Сложный синтез самокритики романтизма и критики романтизма извне, порой безжалостной и уничтожающей, во многом определяет творчество Генриха Гейне (1797–1856), которое можно рассматривать именно как своеобразный постромантический феномен. Генрих Гейне, безусловно, вырос из романтизма, его творчество впитало в себя целый ряд романтических клише – и это же самое «романтическое» подверглось в творчестве Г. Гейне жесткой критической рефлексии. Сам Гейне тем не менее однажды заметил: «Несмотря на мои истребительные походы против романтизма, я, однако, всегда оставался романтиком». Так или иначе, но вопрос о доминировании в творчестве Гейне «истребительных походов против романтизма» или же, напротив, «романтической» идентичности допускает различные толкования.
Поэтическое творчество Гейне (начиная с первого поэтического сборника «Книга песен» (1827) и заканчивая финальным «Романсеро» (1848) – с этого года и до самой смерти тяжелобольной Гейне был прикован к постели, которую он сам называл «матрацной могилой») определяется сочетанием потребности в вере, идеале, даже поклонении и снижающей «рационализации» потенциального предмета поклонения, часто выходящей за рамки «умеренной» романтической иронии, порой уничтожающе саркастической.
С одной стороны, почти гейдельбергский пиетет перед таинственностью и метафизической насыщенностью немецкого народного фольклора, с другой – откровенное пародирование фольклорных клише (пародийная баллада «Зловещий грезился мне сон»). С одной стороны, романтический восторг перед революционной стихией (Гейне сам принимал участие в революционном движении, активно сотрудничал с Карлом Марксом, с 1831 года был политэмигрантом, не имевшим права въезда на территорию Германии), антифилистерский революционный пафос, доходящий до
Нет, лучше мерзостный порок,
Разбой, насилие, грабеж,
Чем счетоводная мораль
И добродетель сытых рож.
С другой стороны, ироническое (и даже отчасти саркастическое) пересоздание уже революционных (конкретно социалистических) клише в сатирической поэме «Атта Тролль», в центре которой – танцующий медведь-революционер (а именно социалист), «пещерный санкюлот», чье надгробие увенчали слова:
Плохо танцевал, но доблесть
Гордо нес в груди косматой.
Иногда зело вонял он, –
Не талант, зато характер.
С одной стороны, богоискательство; с другой – уничтожающее «богоборчество», между которыми наметился своеобразный компромисс в его парадоксальном предсмертном высказывании: «Когда лежишь на смертном одре, становишься очень чувствительным и мягким, и хочется заключить мир с Богом и миром… Как с его созданиями, так и с самим творцом я заключил мир к великому неудовольствию моих просвещенных друзей…» В это же самое время Гейне полушутя сравнивает религию с опиумом – не для народа, для самого себя, причем именно тогда, когда для облегчения его предсмертных страданий врачи прописывали ему морфий и опий.

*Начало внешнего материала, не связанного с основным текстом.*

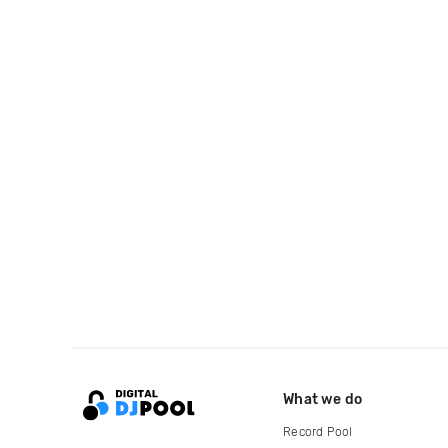
What we do
Record Pool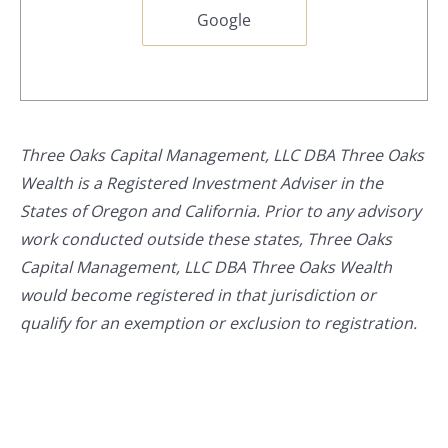
Google
Three Oaks Capital Management, LLC DBA Three Oaks
Wealth is a Registered Investment Adviser in the
States of Oregon and California. Prior to any advisory
work conducted outside these states, Three Oaks
Capital Management, LLC DBA Three Oaks Wealth
would become registered in that jurisdiction or
qualify for an exemption or exclusion to registration.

Точно так же парадоксально «полюсным», вмещающим в себя противоположности, было отношение Гейне к своей родной Германии. С одной стороны, романтический патриотизм в духе гейдельбергских традиций, вполне искреннее и добросовестное стремление увидеть в Германии метафизическое величие; с другой стороны, критическая рефлексия по отношению к Германии и «немецкому», доходящая до безусловно антинемецких мотивов и смыслов, дававших основание для обвинение Гейне в германофобии. Очевидно, можно говорить о сложном чувстве Гейне по отношению к Германии, которое можно определить как любовьненависть, сложный синтез германофилии и германофобии (а также «промежуточных» чувств, среди которых и тоска по родине, и ностальгия, и душевная теплота, и комическое снижение в рамках романтической иронии, и выходящий за ее пределы едкий и злой сарказм). Своеобразный синтез и одновременно компромисс полюсных чувств Гейне по отношению к родной стране отразился в строках поэмы «Германия» (1843):
Хотелось поплакать мне там, где я
Горчайшими плакал слезами.
Не эта ль смешная тоска названа
Любовью к родине нами.
Ведь это только болезнь, и о ней
Я людям болтать не стану.
С невольным стыдом я скрываю всегда
От публики эту рану.
Одни негодяи, чтоб вызывать
В сердцах умиленья порывы,
Стараются выставить напоказ
Патриотизма нарывы.
Перед смертью лицо Гейне, по свидетельствам очевидцев, было похоже на лицо Христа, на котором вдруг обозначилась усмешка Мефистофеля.